O número de mortes por coronavírus no Brasil poderia ser 14 vezes maior se a vacina contra o bacilo Calmette-Guérin (BCG), que causa a tuberculose, não fosse obrigatória no país. A conclusão é de um estudo da Universidade de Michigan, nos Estados Unidos, publicado no início do mês pela revista Science.
O trabalho revelou que taxas mais baixas de infecção e morte se repetem em todos os países onde a vacinação é obrigatória. Foi analisada a taxa diária de infecções em 135 países e de óbitos em 134 ao longo do primeiro mês da pandemia em cada nação.
Em 15 de abril, o número de mortes registrado no Brasil era de 1.736. Mas poderia ter chegado a 24.399 se o país não adotasse a política de vacinação obrigatória na infância, estimam os pesquisadores.
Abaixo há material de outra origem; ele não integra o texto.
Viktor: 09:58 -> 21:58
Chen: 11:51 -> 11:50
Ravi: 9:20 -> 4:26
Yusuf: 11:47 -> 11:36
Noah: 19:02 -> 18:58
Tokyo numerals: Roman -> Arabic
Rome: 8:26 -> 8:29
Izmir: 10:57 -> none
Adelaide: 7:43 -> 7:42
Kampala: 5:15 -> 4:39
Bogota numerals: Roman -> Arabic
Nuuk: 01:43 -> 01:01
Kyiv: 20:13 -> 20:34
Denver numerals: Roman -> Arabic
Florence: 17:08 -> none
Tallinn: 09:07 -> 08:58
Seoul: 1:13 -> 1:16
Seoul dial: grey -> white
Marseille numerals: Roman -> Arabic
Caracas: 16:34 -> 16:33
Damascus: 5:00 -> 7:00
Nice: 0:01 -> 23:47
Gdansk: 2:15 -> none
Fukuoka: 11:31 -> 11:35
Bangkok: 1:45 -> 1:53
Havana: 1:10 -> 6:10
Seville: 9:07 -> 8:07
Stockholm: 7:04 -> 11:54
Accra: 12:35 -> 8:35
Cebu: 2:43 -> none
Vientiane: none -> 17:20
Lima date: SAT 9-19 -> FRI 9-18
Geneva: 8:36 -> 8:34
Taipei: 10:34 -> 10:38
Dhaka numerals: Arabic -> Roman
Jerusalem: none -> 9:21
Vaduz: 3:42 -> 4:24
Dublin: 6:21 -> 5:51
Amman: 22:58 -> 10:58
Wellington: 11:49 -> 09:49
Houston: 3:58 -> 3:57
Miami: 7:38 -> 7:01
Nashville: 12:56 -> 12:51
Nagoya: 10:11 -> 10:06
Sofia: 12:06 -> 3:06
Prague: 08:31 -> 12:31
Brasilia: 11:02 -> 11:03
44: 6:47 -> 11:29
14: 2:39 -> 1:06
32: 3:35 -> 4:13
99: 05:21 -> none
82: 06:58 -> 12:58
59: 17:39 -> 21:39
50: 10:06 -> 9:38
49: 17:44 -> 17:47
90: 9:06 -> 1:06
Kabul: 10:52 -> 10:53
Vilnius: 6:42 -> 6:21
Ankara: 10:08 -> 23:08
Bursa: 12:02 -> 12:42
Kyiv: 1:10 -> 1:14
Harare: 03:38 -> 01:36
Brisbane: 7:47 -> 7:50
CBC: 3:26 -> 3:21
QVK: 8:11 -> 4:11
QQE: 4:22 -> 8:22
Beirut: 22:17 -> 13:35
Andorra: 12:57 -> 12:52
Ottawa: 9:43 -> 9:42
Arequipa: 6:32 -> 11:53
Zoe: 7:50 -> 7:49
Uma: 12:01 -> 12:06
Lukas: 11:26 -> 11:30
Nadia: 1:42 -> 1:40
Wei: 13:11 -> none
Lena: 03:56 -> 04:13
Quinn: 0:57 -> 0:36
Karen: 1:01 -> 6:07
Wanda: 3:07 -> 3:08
Entre os países que têm a BCG obrigatória estão China, Brasil e França. Algumas nações revisaram a exigência porque a tuberculose deixou de ser ameaça, como Austrália e Espanha. Outras nunca exigiram, como EUA e Itália.
Estudos sugerem que a vacina tem efeitos benéficos na imunidade contra muitas infecções pulmonares, o que a tornaria candidata importante na prevenção da covid-19. Os cientistas ressaltam, porém, que ainda é necessária pesquisa mais ampla.
Shinobu Kitayama, principal autor do estudo, "o Brasil está com um problema horrível, mas poderia ser pior". Confira a entrevista:
Por que vocês resolveram estudar a eficácia da vacina BCG na prevenção contra a covid-19?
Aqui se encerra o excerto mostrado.